Wildlife biologist Bariushaa Munkhtsog is director of the Snow Leopard Trust's Mongolia program
Wildlife biologist Bariushaa Munkhtsog is director of the Snow Leopard Trust's Mongolia program. The program monitors the big cats and their prey, and works with local herding families to offset the economic pressure to poach.

A one-room canvas home for Mongolian herding families.
Herding families who graze their livestock in the Altaj Mountains of northwestern Mongolian live in one-room canvas yurts like this one, which are called "gers" in Mongolia.

Erdenbaatar, a Mongolian wildlife ranger, with his wife and daughter
Erdenbaatar, a Mongolian wildlife ranger for Snow Leopard Trust, with his wife, Sandileg, and daughter.

Snow leopards are among the world's most endangered big cats. An estimated 3,000 to 6,000 remain in the wild. While the predator is protected under several international treaties, snow leopards are rapidly in decline. Poachers can make a small fortune from their pelts, which sell for thousands of dollars on the black market in China and elsewhere.

Mongolian wildlife biologist Munkhtsog (traditonally, Mongolians go by a single name) has been tracking snow leopards for the last 10 years. He says while the leopards are rarely seen, "they mark certain landscapes to communicate with each other, like the language of people."

I traveled by train, plane, jeep and foot across the Gobi desert and up high into the Altaj mountains of Northwestern Mongolia to join Munkhtsog.
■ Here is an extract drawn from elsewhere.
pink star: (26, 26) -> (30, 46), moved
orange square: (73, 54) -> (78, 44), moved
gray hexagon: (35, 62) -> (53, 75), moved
As the Mongolian Program director of the International Snow Leopard Trust, Munkhtsog works with local herders to monitor the movements, prey and habitat of snow leopards with the goal of protecting them. The work is difficult as the big cats live in some of the harshest terrain in the world. High in the snowy peaks of the remote Altaj Mountains in northwestern Mongolia, Munkhtsog has taught herders how to track snow leopards from the shallow holes they dig, scent marks they leave on the underside of rocks and scratch marks on trees. By keeping a close watch on the snow leopard population here and in other parts of Central Asia, biologists can determine whether and where they are being illegally killed.
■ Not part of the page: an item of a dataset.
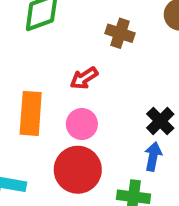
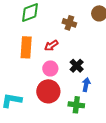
orange rectangle: (31, 113) -> (26, 47), moved
black cross: (160, 121) -> (77, 66), moved

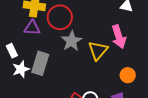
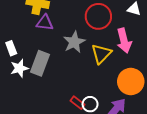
red circle: (60, 17) -> (98, 16), moved
purple triangle: (32, 28) -> (45, 23), moved
orange circle: (128, 75) -> (131, 82), size x1.6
In addition, his organization is working with local herding families to make wool handicrafts sold in Mongolia and in the United States to relieve the economic pressure to poach.

Erdenbaatar, a herder and ranger in northwestern Mongolia's Yammat Valley, has worked with Munkhtsog and the Snow Leopard Trust for several years.

"There are very few of them left in the world, and where there is snow leopard, there is everything," Erdenbaatar says.